Lot Archive

Lot

№ 918

.

21 September 2007

Hammer Price:
£200

An R.V.M. group of five awarded to Serjeant E. C. Carew, Liverpool Regiment, late Grenadier Guards

Royal Victorian Medal, E.VII.R., bronze (No.13614 Private E. C. Carew, 1st Bn. Gren. Gds.); 1914 Star, with copy clasp (13614 Pte., 1/G. Gds.); British War and Victory Medals (13614 Pte., G. Gds.), B.W.M. re-mpressed; Coronation 1937, unnamed, mounted as worn, fine and better (5) £200-240

Edgar Charles Carew was born in Weston-super-Mare, Somerset on 29 May 1886. A railway Porter by occupation, he attested for the Grenadier Guards at Bristol on 19 February 1908, aged 21 years, 9 months.
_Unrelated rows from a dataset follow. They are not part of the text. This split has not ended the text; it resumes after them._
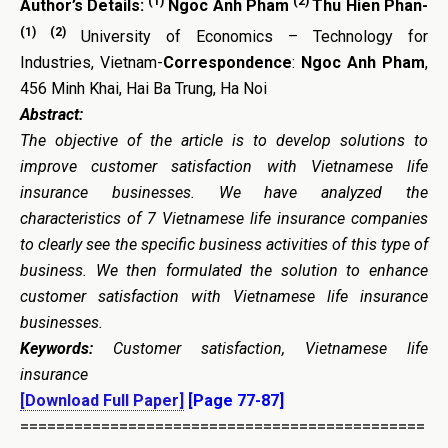
(1)
(2)
Author’s Details:
Ngoc Anh Pham
Thu Hien Phan-
(1)
(2)
University of Economics – Technology for
Industries, Vietnam-
Correspondence
:
Ngoc Anh Pham
,
456 Minh Khai, Hai Ba Trung, Ha Noi
Abstract:
The objective of the article is to develop solutions to
improve customer satisfaction with Vietnamese life
insurance businesses. We have analyzed the
characteristics of 7 Vietnamese life insurance companies
to clearly see the specific business activities of this type of
business. We then formulated the solution to enhance
customer satisfaction with Vietnamese life insurance
businesses.
Keywords:
Customer satisfaction, Vietnamese life
insurance
[Download Full Paper]
[Page 77-87]
=============================================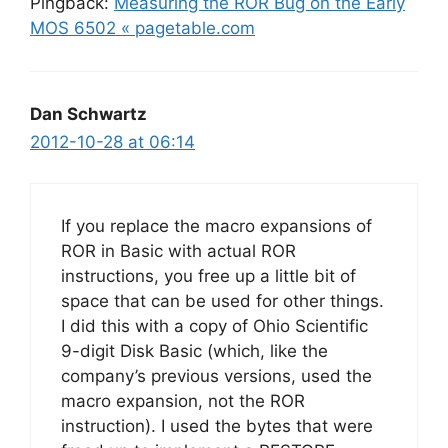
Pingback:
Measuring the ROR Bug on the Early
MOS 6502 « pagetable.com
Dan Schwartz
2012-10-28 at 06:14
If you replace the macro expansions of
ROR in Basic with actual ROR
instructions, you free up a little bit of
space that can be used for other things.
I did this with a copy of Ohio Scientific
9-digit Disk Basic (which, like the
company’s previous versions, used the
macro expansion, not the ROR
instruction). I used the bytes that were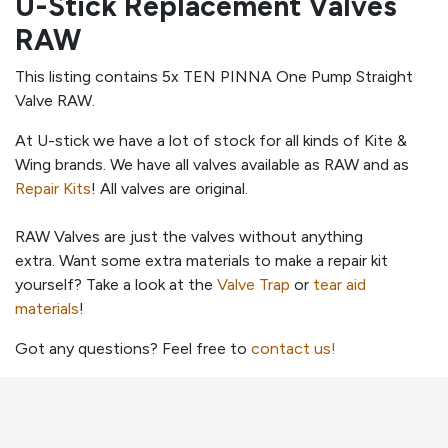
U-Stick Replacement Valves
RAW
This listing contains 5x TEN PINNA One Pump Straight
Valve RAW.
At U-stick we have a lot of stock for all kinds of Kite &
Wing brands. We have all valves available as RAW and as
Repair Kits
! All valves are original.
RAW Valves are just the valves without anything
extra. Want some extra materials to make a repair kit
yourself? Take a look at the
Valve Trap
or
tear aid
materials
!
Got any questions? Feel free to
contact us!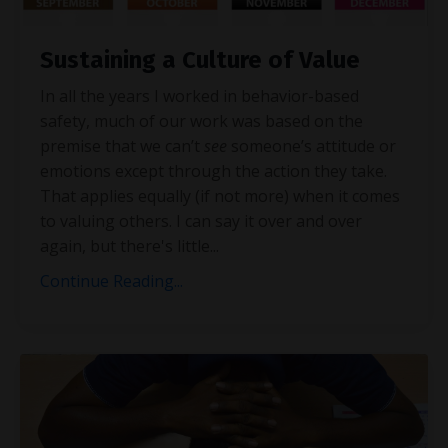
Sustaining a Culture of Value
In all the years I worked in behavior-based
safety, much of our work was based on the
premise that we can’t
see
someone’s attitude or
emotions except through the action they take.
That applies equally (if not more) when it comes
to valuing others. I can say it over and over
again, but there's little
...
Continue Reading...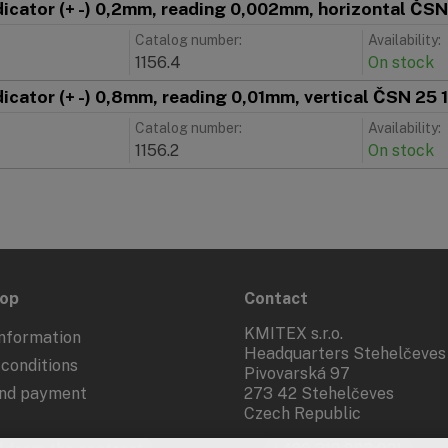
ndicator (+ -) 0,2mm, reading 0,002mm, horizontal Č
Catalog number:
Availability:
1156.4
On stock
ndicator (+ -) 0,8mm, reading 0,01mm, vertical ČSN 2
Catalog number:
Availability:
1156.2
On stock
hop
Contact
KMITEX s.r.o.
nformation
Headquarters Stehelčeves
conditions
Pivovarská 97
and payment
273 42 Stehelčeves
Czech Republic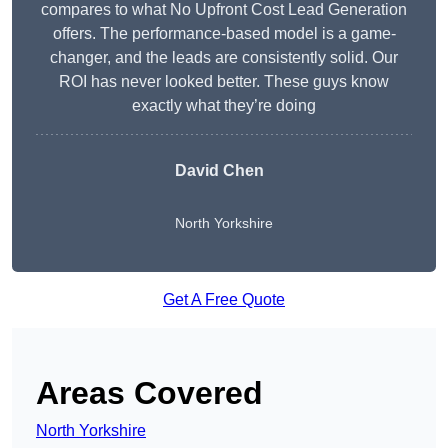
compares to what No Upfront Cost Lead Generation
offers. The performance-based model is a game-
changer, and the leads are consistently solid. Our
ROI has never looked better. These guys know
exactly what they’re doing
David Chen
North Yorkshire
Get A Free Quote
Areas Covered
North Yorkshire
On service at Home, Private Edgar Charles Carew, was one of a number of men of the King’s Company, 1st Battalion Grenadier Guards, who were awarded the Royal Victorian Medal in bronze for their services on the occasion of the funeral of King Edward VII. On 19 February 1911 he was transferred to the Army Reserve on the termination of his period of service and was employed as a Police Constable. Mobilised with the onset of war, he entered the France/Flanders theatre of war on 6 October 1914, serving with the 1st Battalion Grenadier Guards. At Ypres, 2 November 1914, he received a gunshot wound to the left shoulder and lung and on 3 December 1914 was invalided to England. After treatment he was posted in July 1915 to the 21st Reserve Battalion Liverpool Regiment. Promoted to Serjeant in September 1915 he subsequently served as an Instructor with the 26th and 3rd Battalions in England. Carew was discharged from the Army in December 1918 and was employed by the Gloucestershire Constabulary. In the Coronation Medal 1937 nominal roll he is recorded as a Police Sergeant in Gloucestershire. Sold with a quantity of copied service and medical papers.